[Records from a data source]
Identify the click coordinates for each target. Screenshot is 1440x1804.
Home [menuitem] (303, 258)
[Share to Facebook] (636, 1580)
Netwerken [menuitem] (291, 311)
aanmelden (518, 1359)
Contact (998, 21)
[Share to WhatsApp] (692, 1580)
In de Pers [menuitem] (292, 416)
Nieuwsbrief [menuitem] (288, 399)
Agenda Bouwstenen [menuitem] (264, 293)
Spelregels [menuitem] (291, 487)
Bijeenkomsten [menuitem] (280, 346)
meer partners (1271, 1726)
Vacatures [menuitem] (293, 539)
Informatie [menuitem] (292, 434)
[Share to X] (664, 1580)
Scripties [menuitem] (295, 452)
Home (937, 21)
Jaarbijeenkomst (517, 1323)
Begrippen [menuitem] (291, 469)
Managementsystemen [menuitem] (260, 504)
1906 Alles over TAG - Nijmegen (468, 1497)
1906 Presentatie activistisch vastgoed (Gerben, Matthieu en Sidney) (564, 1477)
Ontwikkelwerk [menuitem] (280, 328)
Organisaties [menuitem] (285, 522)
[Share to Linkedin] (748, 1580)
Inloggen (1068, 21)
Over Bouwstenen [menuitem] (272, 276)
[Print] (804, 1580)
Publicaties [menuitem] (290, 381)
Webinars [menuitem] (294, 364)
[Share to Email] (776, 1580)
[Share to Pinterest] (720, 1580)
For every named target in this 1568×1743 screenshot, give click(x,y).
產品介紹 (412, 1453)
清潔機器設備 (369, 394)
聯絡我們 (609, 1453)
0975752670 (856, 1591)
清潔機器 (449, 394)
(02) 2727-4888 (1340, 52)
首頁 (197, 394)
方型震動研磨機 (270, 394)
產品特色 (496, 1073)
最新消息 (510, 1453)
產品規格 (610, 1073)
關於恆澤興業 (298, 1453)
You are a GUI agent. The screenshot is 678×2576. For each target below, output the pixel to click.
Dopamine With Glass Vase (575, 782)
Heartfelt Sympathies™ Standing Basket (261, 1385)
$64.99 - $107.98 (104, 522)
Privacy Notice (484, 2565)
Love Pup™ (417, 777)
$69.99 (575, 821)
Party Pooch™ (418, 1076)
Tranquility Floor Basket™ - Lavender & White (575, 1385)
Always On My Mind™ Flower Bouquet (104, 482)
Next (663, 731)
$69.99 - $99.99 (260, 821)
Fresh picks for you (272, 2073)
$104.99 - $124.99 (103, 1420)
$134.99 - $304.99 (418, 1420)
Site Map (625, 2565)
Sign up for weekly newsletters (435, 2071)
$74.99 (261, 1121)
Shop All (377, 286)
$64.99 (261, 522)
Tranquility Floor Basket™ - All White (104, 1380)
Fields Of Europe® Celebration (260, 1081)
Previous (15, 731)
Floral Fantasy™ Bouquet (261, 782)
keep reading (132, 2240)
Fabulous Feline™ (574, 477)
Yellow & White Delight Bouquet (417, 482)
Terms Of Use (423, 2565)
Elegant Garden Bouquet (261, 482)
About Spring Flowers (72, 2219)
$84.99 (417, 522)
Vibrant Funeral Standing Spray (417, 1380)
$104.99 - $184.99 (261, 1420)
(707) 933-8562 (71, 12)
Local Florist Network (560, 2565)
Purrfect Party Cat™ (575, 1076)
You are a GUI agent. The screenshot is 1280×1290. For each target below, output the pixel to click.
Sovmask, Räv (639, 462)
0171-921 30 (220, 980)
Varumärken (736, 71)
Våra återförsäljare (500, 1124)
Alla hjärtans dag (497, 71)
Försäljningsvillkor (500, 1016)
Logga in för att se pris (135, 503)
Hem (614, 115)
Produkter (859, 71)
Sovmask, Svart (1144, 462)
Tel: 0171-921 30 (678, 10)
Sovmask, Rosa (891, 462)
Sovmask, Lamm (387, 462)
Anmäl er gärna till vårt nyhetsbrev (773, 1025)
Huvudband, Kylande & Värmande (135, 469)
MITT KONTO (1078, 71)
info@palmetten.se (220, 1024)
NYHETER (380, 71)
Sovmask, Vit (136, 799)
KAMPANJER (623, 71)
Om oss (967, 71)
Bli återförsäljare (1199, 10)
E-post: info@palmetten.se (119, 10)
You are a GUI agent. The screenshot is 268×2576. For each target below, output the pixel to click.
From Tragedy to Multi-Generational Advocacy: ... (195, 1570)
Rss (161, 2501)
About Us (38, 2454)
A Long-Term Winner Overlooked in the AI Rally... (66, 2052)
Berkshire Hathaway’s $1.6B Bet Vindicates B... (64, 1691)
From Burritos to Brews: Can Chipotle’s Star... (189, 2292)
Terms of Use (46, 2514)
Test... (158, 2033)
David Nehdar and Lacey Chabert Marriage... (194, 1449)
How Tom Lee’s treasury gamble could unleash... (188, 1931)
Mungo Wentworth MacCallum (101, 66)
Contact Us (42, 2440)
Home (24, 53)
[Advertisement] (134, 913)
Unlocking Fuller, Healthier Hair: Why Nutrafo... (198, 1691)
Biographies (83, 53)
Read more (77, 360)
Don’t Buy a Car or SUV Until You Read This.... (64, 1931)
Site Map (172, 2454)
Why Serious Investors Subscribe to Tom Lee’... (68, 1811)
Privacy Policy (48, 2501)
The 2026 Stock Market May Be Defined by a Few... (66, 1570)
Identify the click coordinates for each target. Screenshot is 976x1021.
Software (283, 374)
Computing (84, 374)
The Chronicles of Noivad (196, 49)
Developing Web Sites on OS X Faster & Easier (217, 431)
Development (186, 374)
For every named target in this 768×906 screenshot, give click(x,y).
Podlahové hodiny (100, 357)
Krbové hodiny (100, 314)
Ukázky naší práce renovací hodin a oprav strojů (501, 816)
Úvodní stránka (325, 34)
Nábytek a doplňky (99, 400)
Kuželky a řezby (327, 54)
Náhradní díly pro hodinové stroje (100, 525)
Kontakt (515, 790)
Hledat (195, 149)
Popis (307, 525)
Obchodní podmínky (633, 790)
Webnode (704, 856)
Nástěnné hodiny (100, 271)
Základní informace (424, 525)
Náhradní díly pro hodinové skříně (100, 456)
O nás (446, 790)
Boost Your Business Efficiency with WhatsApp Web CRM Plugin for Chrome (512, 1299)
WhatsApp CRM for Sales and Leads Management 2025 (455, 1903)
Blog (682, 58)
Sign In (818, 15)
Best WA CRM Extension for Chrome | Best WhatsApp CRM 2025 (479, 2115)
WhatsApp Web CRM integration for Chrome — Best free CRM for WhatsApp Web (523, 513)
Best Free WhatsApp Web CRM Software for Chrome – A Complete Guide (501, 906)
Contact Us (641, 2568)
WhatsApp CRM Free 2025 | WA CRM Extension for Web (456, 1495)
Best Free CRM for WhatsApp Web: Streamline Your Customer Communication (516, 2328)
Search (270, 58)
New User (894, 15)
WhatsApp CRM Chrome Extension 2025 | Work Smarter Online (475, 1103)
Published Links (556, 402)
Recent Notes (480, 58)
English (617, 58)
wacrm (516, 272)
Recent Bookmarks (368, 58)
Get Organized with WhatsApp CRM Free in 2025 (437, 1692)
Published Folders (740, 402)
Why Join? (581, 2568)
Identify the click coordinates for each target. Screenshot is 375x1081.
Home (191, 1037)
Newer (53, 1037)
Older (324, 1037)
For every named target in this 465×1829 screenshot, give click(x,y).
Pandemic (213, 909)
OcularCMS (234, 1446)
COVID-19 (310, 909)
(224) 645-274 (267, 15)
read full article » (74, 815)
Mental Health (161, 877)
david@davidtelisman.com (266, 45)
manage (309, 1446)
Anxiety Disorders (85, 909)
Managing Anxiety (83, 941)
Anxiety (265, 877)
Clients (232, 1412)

Exercise details: In your answer, print every entry exactly as it appears.

Result of the task:
Identify the click coordinates for each target. Screenshot is 1440x1804.
Home [menuitem] (303, 258)
[Share to Facebook] (636, 1580)
Netwerken [menuitem] (291, 311)
aanmelden (518, 1359)
Contact (998, 21)
[Share to WhatsApp] (692, 1580)
In de Pers [menuitem] (292, 416)
Nieuwsbrief [menuitem] (288, 399)
Agenda Bouwstenen [menuitem] (264, 293)
Spelregels [menuitem] (291, 487)
Bijeenkomsten [menuitem] (280, 346)
meer partners (1271, 1726)
Vacatures [menuitem] (293, 539)
Informatie [menuitem] (292, 434)
[Share to X] (664, 1580)
Scripties [menuitem] (295, 452)
Home (937, 21)
Jaarbijeenkomst (517, 1323)
Begrippen [menuitem] (291, 469)
Managementsystemen [menuitem] (260, 504)
1906 Alles over TAG - Nijmegen (468, 1497)
1906 Presentatie activistisch vastgoed (Gerben, Matthieu en Sidney) (564, 1477)
Ontwikkelwerk [menuitem] (280, 328)
Organisaties [menuitem] (285, 522)
[Share to Linkedin] (748, 1580)
Inloggen (1068, 21)
Over Bouwstenen [menuitem] (272, 276)
[Print] (804, 1580)
Publicaties [menuitem] (290, 381)
Webinars [menuitem] (294, 364)
[Share to Email] (776, 1580)
[Share to Pinterest] (720, 1580)
For every named target in this 1568×1743 screenshot, give click(x,y).
產品介紹 (412, 1453)
清潔機器設備 (369, 394)
聯絡我們 (609, 1453)
0975752670 (856, 1591)
清潔機器 (449, 394)
(02) 2727-4888 (1340, 52)
首頁 (197, 394)
方型震動研磨機 (270, 394)
產品特色 (496, 1073)
最新消息 (510, 1453)
產品規格 (610, 1073)
關於恆澤興業 (298, 1453)
You are a GUI agent. The screenshot is 678×2576. For each target below, output the pixel to click.
Dopamine With Glass Vase (575, 782)
Heartfelt Sympathies™ Standing Basket (261, 1385)
$64.99 - $107.98 (104, 522)
Privacy Notice (484, 2565)
Love Pup™ (417, 777)
$69.99 (575, 821)
Party Pooch™ (418, 1076)
Tranquility Floor Basket™ - Lavender & White (575, 1385)
Always On My Mind™ Flower Bouquet (104, 482)
Next (663, 731)
$69.99 - $99.99 (260, 821)
Fresh picks for you (272, 2073)
$104.99 - $124.99 (103, 1420)
$134.99 - $304.99 (418, 1420)
Site Map (625, 2565)
Sign up for weekly newsletters (435, 2071)
$74.99 (261, 1121)
Shop All (377, 286)
$64.99 (261, 522)
Tranquility Floor Basket™ - All White (104, 1380)
Fields Of Europe® Celebration (260, 1081)
Previous (15, 731)
Floral Fantasy™ Bouquet (261, 782)
keep reading (132, 2240)
Fabulous Feline™ (574, 477)
Yellow & White Delight Bouquet (417, 482)
Terms Of Use (423, 2565)
Elegant Garden Bouquet (261, 482)
About Spring Flowers (72, 2219)
$84.99 (417, 522)
Vibrant Funeral Standing Spray (417, 1380)
$104.99 - $184.99 (261, 1420)
(707) 933-8562 (71, 12)
Local Florist Network (560, 2565)
Purrfect Party Cat™ (575, 1076)
You are a GUI agent. The screenshot is 1280×1290. For each target below, output the pixel to click.
Sovmask, Räv (639, 462)
0171-921 30 (220, 980)
Varumärken (736, 71)
Våra återförsäljare (500, 1124)
Alla hjärtans dag (497, 71)
Försäljningsvillkor (500, 1016)
Logga in för att se pris (135, 503)
Hem (614, 115)
Produkter (859, 71)
Sovmask, Svart (1144, 462)
Tel: 0171-921 30 (678, 10)
Sovmask, Rosa (891, 462)
Sovmask, Lamm (387, 462)
Anmäl er gärna till vårt nyhetsbrev (773, 1025)
Huvudband, Kylande & Värmande (135, 469)
MITT KONTO (1078, 71)
info@palmetten.se (220, 1024)
NYHETER (380, 71)
Sovmask, Vit (136, 799)
KAMPANJER (623, 71)
Om oss (967, 71)
Bli återförsäljare (1199, 10)
E-post: info@palmetten.se (119, 10)
You are a GUI agent. The screenshot is 268×2576. For each target below, output the pixel to click.
From Tragedy to Multi-Generational Advocacy: ... (195, 1570)
Rss (161, 2501)
About Us (38, 2454)
A Long-Term Winner Overlooked in the AI Rally... (66, 2052)
Berkshire Hathaway’s $1.6B Bet Vindicates B... (64, 1691)
From Burritos to Brews: Can Chipotle’s Star... (189, 2292)
Terms of Use (46, 2514)
Test... (158, 2033)
David Nehdar and Lacey Chabert Marriage... (194, 1449)
How Tom Lee’s treasury gamble could unleash... (188, 1931)
Mungo Wentworth MacCallum (101, 66)
Contact Us (42, 2440)
Home (24, 53)
[Advertisement] (134, 913)
Unlocking Fuller, Healthier Hair: Why Nutrafo... (198, 1691)
Biographies (83, 53)
Read more (77, 360)
Don’t Buy a Car or SUV Until You Read This.... (64, 1931)
Site Map (172, 2454)
Why Serious Investors Subscribe to Tom Lee’... (68, 1811)
Privacy Policy (48, 2501)
The 2026 Stock Market May Be Defined by a Few... (66, 1570)
Identify the click coordinates for each target. Screenshot is 976x1021.
Software (283, 374)
Computing (84, 374)
The Chronicles of Noivad (196, 49)
Developing Web Sites on OS X Faster & Easier (217, 431)
Development (186, 374)
For every named target in this 768×906 screenshot, give click(x,y).
Podlahové hodiny (100, 357)
Krbové hodiny (100, 314)
Ukázky naší práce renovací hodin a oprav strojů (501, 816)
Úvodní stránka (325, 34)
Nábytek a doplňky (99, 400)
Kuželky a řezby (327, 54)
Náhradní díly pro hodinové stroje (100, 525)
Kontakt (515, 790)
Hledat (195, 149)
Popis (307, 525)
Obchodní podmínky (633, 790)
Webnode (704, 856)
Nástěnné hodiny (100, 271)
Základní informace (424, 525)
Náhradní díly pro hodinové skříně (100, 456)
O nás (446, 790)
Boost Your Business Efficiency with WhatsApp Web CRM Plugin for Chrome (512, 1299)
WhatsApp CRM for Sales and Leads Management 2025 (455, 1903)
Blog (682, 58)
Sign In (818, 15)
Best WA CRM Extension for Chrome | Best WhatsApp CRM 2025 (479, 2115)
WhatsApp Web CRM integration for Chrome — Best free CRM for WhatsApp Web (523, 513)
Best Free WhatsApp Web CRM Software for Chrome – A Complete Guide (501, 906)
Contact Us (641, 2568)
WhatsApp CRM Free 2025 | WA CRM Extension for Web (456, 1495)
Best Free CRM for WhatsApp Web: Streamline Your Customer Communication (516, 2328)
Search (270, 58)
New User (894, 15)
WhatsApp CRM Chrome Extension 2025 | Work Smarter Online (475, 1103)
Published Links (556, 402)
Recent Notes (480, 58)
English (617, 58)
wacrm (516, 272)
Recent Bookmarks (368, 58)
Get Organized with WhatsApp CRM Free in 2025 (437, 1692)
Published Folders (740, 402)
Why Join? (581, 2568)
Identify the click coordinates for each target. Screenshot is 375x1081.
Home (191, 1037)
Newer (53, 1037)
Older (324, 1037)
For every named target in this 465×1829 screenshot, give click(x,y).
Pandemic (213, 909)
OcularCMS (234, 1446)
COVID-19 (310, 909)
(224) 645-274 (267, 15)
read full article » (74, 815)
Mental Health (161, 877)
david@davidtelisman.com (266, 45)
manage (309, 1446)
Anxiety Disorders (85, 909)
Managing Anxiety (83, 941)
Anxiety (265, 877)
Clients (232, 1412)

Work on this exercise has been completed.